Plusieurs sujets se mêlent ici : la beauté de l’art et sa valeur, sur un plan que l’on pourrait qualifier de « moral » ; les choix difficiles qui s’opèrent entre amour et loyauté ; la grandeur d’âme opposée à l’appât du gain ; l’intelligence à la bêtise et à l’étroitesse d’esprit ; les ambitions nobles à la petitesse de personnes simples ; l’esthétisme et la réflexion à la volonté triomphante.
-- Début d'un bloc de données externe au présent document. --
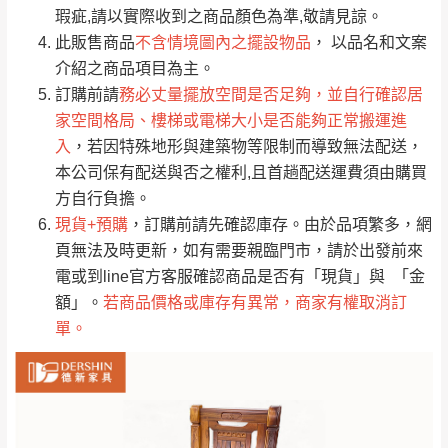
只顯示附上評論
瑕疵,請以實際收到之商品顏色為準,敬請見諒。
單。
部分網路商品恕無法更改原設計或客製，敬請
桃園
復興鄉
此販售商品
不含情境圖內之擺設物品
， 以品名和文案
見諒！
介紹之商品項目為主。
接單後二日內(不含例假日)，我們客服會與您
峨眉鄉、五峰鄉、
訂購前請
務必丈量擺放空間是否足夠，並自行確認居
電話聯絡或E-Mail通知確認訂單。
橫山、北埔鄉、尖
家空間格局、樓梯或電梯大小是否能夠正常搬運進
（線上客
服 LINE →
@dershin
）
石鄉、寶山鄉山
入
，若因特殊地形與建築物等限制而導致無法配送，
新竹
下單前先詢問是否現貨
，若未詢問下單後無
區、新埔山區、芎
本公司保有配送與否之權利,且首趟配送運費須由購買
現貨我們客服會再來電或E-Mail與您聯絡
林山區、關西 玉山
方自行負擔。
免 運
（洽詢方式請搜尋 L
ine ID →
@dershin
）
里
現貨+預購
，訂購前請先確認庫存。由於品項繁多，網
費
運送範圍：限定北至基隆，南至苗栗，偏遠
頁無法及時更新，如有需要親臨門市，請於出發前來
地區恕無法提供運送 (詳見運送規章)。
台北
無
電或到line官方客服確認商品是否有「現貨」與 「金
額」。
若商品價格或庫存有異常，商家有權取消訂
單。
雙溪、貢寮、烏
配送範圍：
來、平溪、九份、
苗栗至基隆；其它地區暫不開放，如因特殊
石門、林口 下福
＊A108產品另收運費
地型限制(山區、鄉、鎮、村)、樓梯太小、無
里、新店山區、三
新北
法搬運上樓等因素，導致無法配送，
本公司
峽山區、石碇、坪
保有出貨的權利。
Le choix de la liberté et les sacrifices qu’il implique est également une question centrale dans ce roman où, par sa lucidité, Fleda va prendre une envergure inattendue.
De personnage périphérique, Fleda devient en effet rapidement le sujet central. Partagée entre son respect des belles choses, son amour pour Owen, ses devoirs envers sa bienfaitrice et surtout, son sens des scrupules excessif, la jeune femme prouve tout au long du roman son goût du sacrifice, plaçant certaines valeurs par-dessus tout, au risque de tout perdre. Son statut est lui aussi au centre de l’intrigue : amie ? ; dame de compagnie ? ; fausse employée ? ; ou même simple meuble, comme le prétend Mrs Gereth dans sa colère ?
Jusqu’à la dernière page, le lecteur se prend à espérer certains retournements de situation, l’histoire prenant petit à petit un tour que l’on pourrait trouver inattendu s’il ne reflétait pas une parfaite maîtrise de la narration.
Comme le dit Henry James lui-même dans sa préface : « Oui, c’est une histoire de vitrines, de chaises et de tables ; c’étaient eux la pomme de discorde mais le sort de ces meubles remarquablement passifs semblait représenter un dénouement relativement vulgaire. Les passions, les facultés, les forces que leur beauté, comme celle de l’Hélène de Troie antique, mettrait en jeu étaient ce qu’en tant que peintre, nous avions vraiment voulu d’eux ; c’était la puissance qu’ils incarnaient qu’on avait dès le début appréciée. »
Et sur Fleda : « Du début à la fin, dans Les Dépouilles de Poynton, c’est Fleda qui apprécie les choses, et même toutes les choses, et c’est précisément pourquoi, conséquence imposée de façon plutôt solennelle, tous les autres personnages apparaissent relativement stupides car l’imbroglio, le drame, la tragédie et la comédie de ceux qui savent apprécier résident surtout dans leurs relations avec ceux qui ne savent pas. De la réflexion de cette vérité qui est présentée, mon histoire tire, selon moi, une certaine apparence évidente d’épaisseur et de facilité. Les « choses » rayonnent, répandent au loin toute leur lumière avec une monotonie impitoyable, exerçant sans remords leurs ravages ; et Fleda, de façon presque démoniaque, voit et sent à la fois tandis que les autres ne font que sentir sans voir. »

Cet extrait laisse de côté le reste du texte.